アメリカの大学の医学部が生徒に教える鉄則に「サットンの法則」というものがあります。これは病名を特定する診断で、病状を最初に診断するとき「診断結果を無定見に羅列するのではなく、最も確かな疾患から順に挙げる」というものです。
つまり、「最も確実な診断をするには、余分な検査を省いて肝心な検査だけに集中させ、最も安価な検査費で、治療法を迅速に見つける」ように諭しているのだそうです。
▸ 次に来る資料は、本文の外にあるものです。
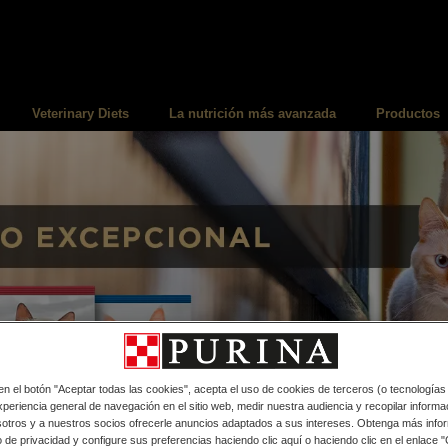
Veterinary Diets
La nutrición más avanzada
Productos
 en el botón "Aceptar todas las cookies", acepta el uso de cookies de terceros (o tecnologías
periencia general de navegación en el sitio web, medir nuestra audiencia y recopilar informac
sotros y a nuestros socios ofrecerle anuncios adaptados a sus intereses. Obtenga más info
 de privacidad y configure sus preferencias haciendo clic aquí o haciendo clic en el enlace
この医師としての鉄則はウィリー・サットン氏に由来しています。彼は1920年〜30年代にかけて多くの銀行を襲い計200万ドルを強奪したことで有名な人物です。人生の半分を刑務所で過ごした彼が、記者に「なぜ、銀行を襲ったのか?」と聞かれて、「そこにお金があるからさ」と答えたそうです。
ウィリー・サットン氏
確実にお金がある場所を襲えば、効果的にお金を得られる。ということです。
このことから彼の伝説は「まず、お金のあるところへ行け」という教訓になり、それが医学教育の鉄則にもなりました。サットンの法則は医学分野だけでなく、経営にも適用されています。「一番費用のかかる製造工程は合理化する余地が最も大きく、全体のコストを引き下げる可能性が高いので、それを何よりも重視するべきだ」ということです。
以前に取りあげたパレートの法則と同じように、大きな効果のでる重要な要因に目を向けろ、ということなんですね。